"""

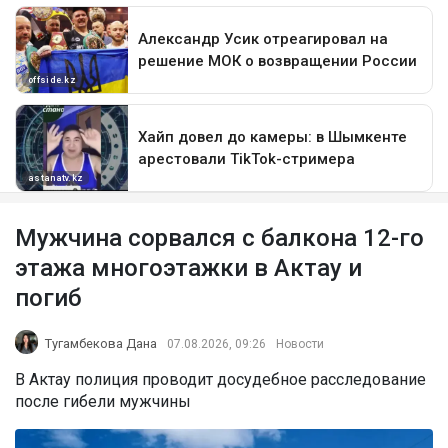
Мужчина сорвался с балкона 12-го
этажа многоэтажки в Актау и
погиб
Тугамбекова Дана
07.08.2026, 09:26
Новости
В Актау полиция проводит досудебное расследование
после гибели мужчины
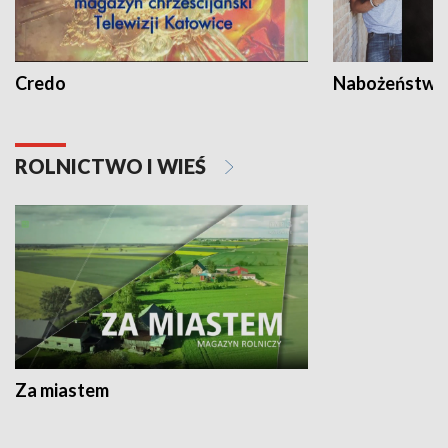
Credo
Nabożeństwa 
ROLNICTWO I WIEŚ
Za miastem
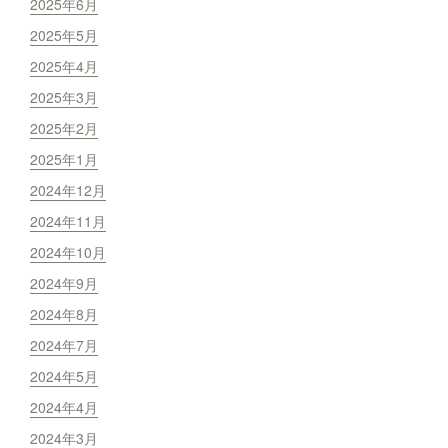
2025年6月
2025年5月
2025年4月
2025年3月
2025年2月
2025年1月
2024年12月
2024年11月
2024年10月
2024年9月
2024年8月
2024年7月
2024年5月
2024年4月
2024年3月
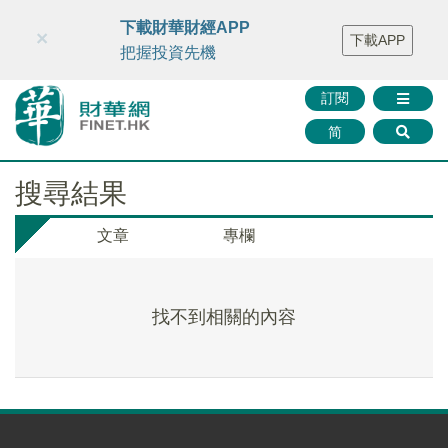
財華智庫網
FINTV
FINMETA
財華證券
媒體矩陣
下載財華財經APP
×
下載APP
智庫沙龍
聯絡我們
把握投資先機
訂閱
简
搜尋結果
文章
專欄
找不到相關的內容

"""

● **Required action**
Where in the records does the word "Актау" appear? Copy each line that holds it.

● **Answer to this problem**
этажа многоэтажки в Актау и
В Актау полиция проводит досудебное расследование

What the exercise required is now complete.